/benchmark-operator

The Chuck Norris of cloud benchmarks

Primary LanguageJinjaApache License 2.0Apache-2.0

Benchmark Operator

The intent of this Operator is to deploy common workloads to establish a performance baseline of Kubernetes cluster on your provider.

Installation (Default)

The easiest way to install the operator is through the operator-sdk methods provided in the Makefile.

git clone https://github.com/cloud-bulldozer/benchmark-operator
cd benchmark-operator
make deploy

If you wish to build a version of the operator from your local copy of the repo, you can run

git clone https://github.com/cloud-bulldozer/benchmark-operator
cd benchmark-operator
make image-build image-push deploy IMG=$YOUR_IMAGE

Note: building the image requires podman

Installation (Helm)

Installing the benchmark-operator via Helm can be done with the following commands.

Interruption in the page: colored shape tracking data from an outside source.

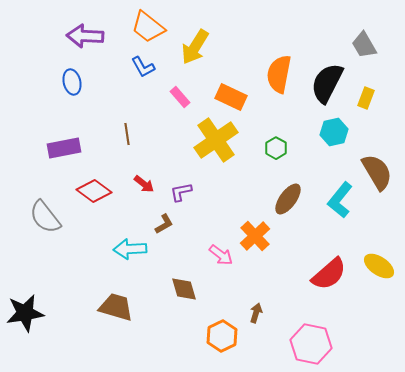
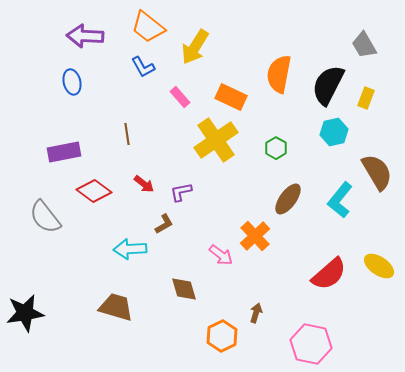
black semicircle: moved 1 px right, 2 px down
purple rectangle: moved 4 px down
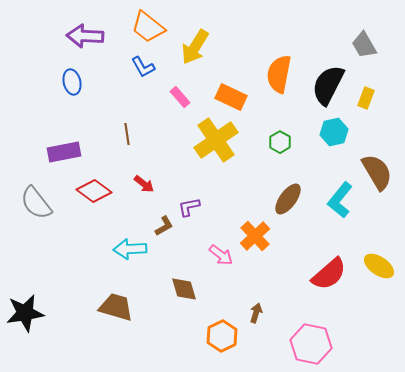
green hexagon: moved 4 px right, 6 px up
purple L-shape: moved 8 px right, 15 px down
gray semicircle: moved 9 px left, 14 px up
brown L-shape: moved 2 px down
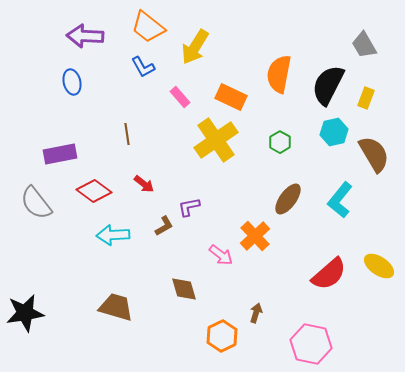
purple rectangle: moved 4 px left, 2 px down
brown semicircle: moved 3 px left, 18 px up
cyan arrow: moved 17 px left, 14 px up
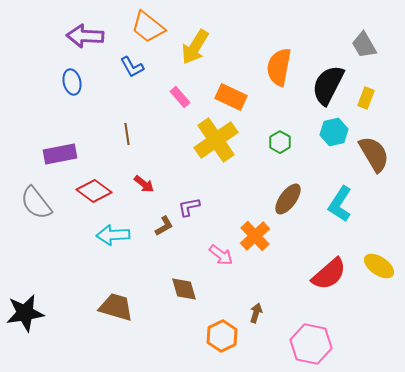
blue L-shape: moved 11 px left
orange semicircle: moved 7 px up
cyan L-shape: moved 4 px down; rotated 6 degrees counterclockwise
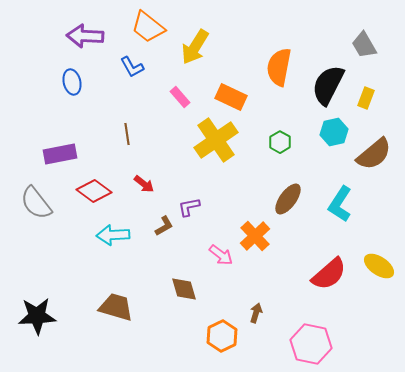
brown semicircle: rotated 81 degrees clockwise
black star: moved 12 px right, 3 px down; rotated 6 degrees clockwise
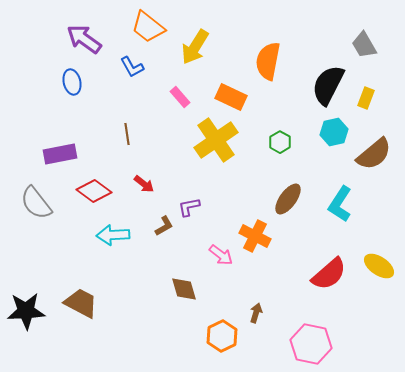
purple arrow: moved 1 px left, 3 px down; rotated 33 degrees clockwise
orange semicircle: moved 11 px left, 6 px up
orange cross: rotated 20 degrees counterclockwise
brown trapezoid: moved 35 px left, 4 px up; rotated 12 degrees clockwise
black star: moved 11 px left, 5 px up
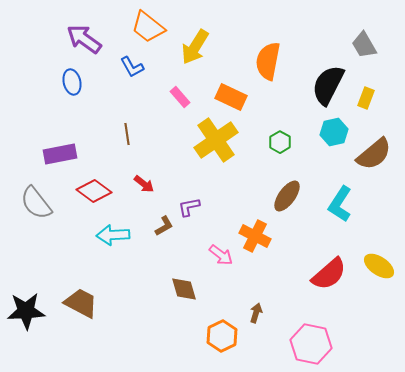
brown ellipse: moved 1 px left, 3 px up
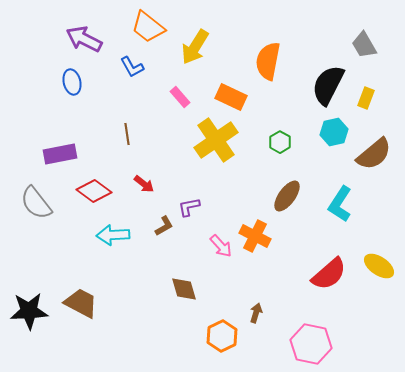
purple arrow: rotated 9 degrees counterclockwise
pink arrow: moved 9 px up; rotated 10 degrees clockwise
black star: moved 3 px right
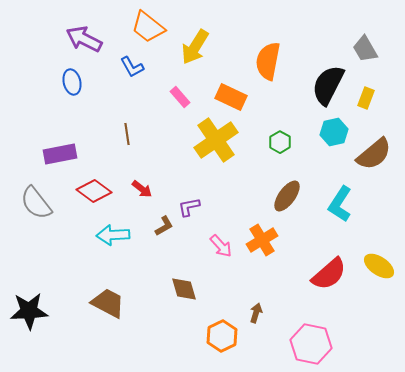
gray trapezoid: moved 1 px right, 4 px down
red arrow: moved 2 px left, 5 px down
orange cross: moved 7 px right, 4 px down; rotated 32 degrees clockwise
brown trapezoid: moved 27 px right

This requires your machine to have Helm installed. Install Helm

Note: If running on openshift you'll need to run this command before installing the chart. oc adm policy -n benchmark-operator add-scc-to-user privileged -z benchmark-operator

git clone https://github.com/cloud-bulldozer/benchmark-operator
cd benchmark-operator/charts/benchmark-operator
kubectl create namespace benchmark-operator
oc adm policy -n benchmark-operator add-scc-to-user privileged -z benchmark-operator # Openshift Only
helm install benchmark-operator . -n benchmark-operator --create-namespace

To delete this release, you can do so with the following command:

helm uninstall benchmark-operator -n benchmark-operator

Workloads status

Workload Use ElasticSearch indexing Reconciliation usage VM support (kubevirt) Kata Containers CI Tested
UPerf Network Performance Yes Used, default : 3second Working Working Yes
Iperf3 Network Performance No Used, default : 3second Not Supported Preview Yes
fio Storage IO Yes Used, default : 3second Working Working Yes
Sysbench System Performance No Used, default : 3second Not Supported Preview Yes
YCSB Database Performance Yes Used, default : 3second Not Supported Preview Yes
Byowl User defined workload Yes Used, default : 3second Not Supported Preview Yes
Pgbench Postgres Performance Yes Used, default : 3second Not Supported Preview Yes
Smallfile Storage IO Performance Yes Used, default : 3second Not Supported Preview Yes
fs-drift Storage IO Longevity Yes Not used Not Supported Preview Yes
hammerdb Database Performance Yes Used, default : 3second Working Preview Yes
Service Mesh Microservices No Used, default : 3second Not Supported Preview No
Vegeta HTTP Performance Yes Used, default : 3second Not Supported Preview Yes
Scale Openshift Scale Openshift Cluster Yes Used, default : 3second Not Supported Preview Yes
stressng Stress system resources Yes Used, default: 3second Working Preview Yes
kube-burner k8s Performance Yes Used, default : 3second Not Supported Preview Yes
cyclictest Real-Time Performance Yes Used, default : 3second Not Supported Preview No
oslat Real-Time Latency Yes Used, default : 3second Not Supported Preview No
testpmd TestPMD DPDK App No Used Not Supported Preview No
Flent Network Performance Yes Used, default : 3second Not Supported Not Supported Yes
Log-Generator Log Throughput to Backend Yes Used, default : 3second Not Supported Yes Yes
Image-Pull Time to Pull Image from Container Repo Yes Used, default : 3second Not Supported Yes Yes

Reconciliation

Previously the Benchmark Operator didn't properly take advantage of the reconciliation period. Going forward we will make every attempt to utilize the reconciliation period.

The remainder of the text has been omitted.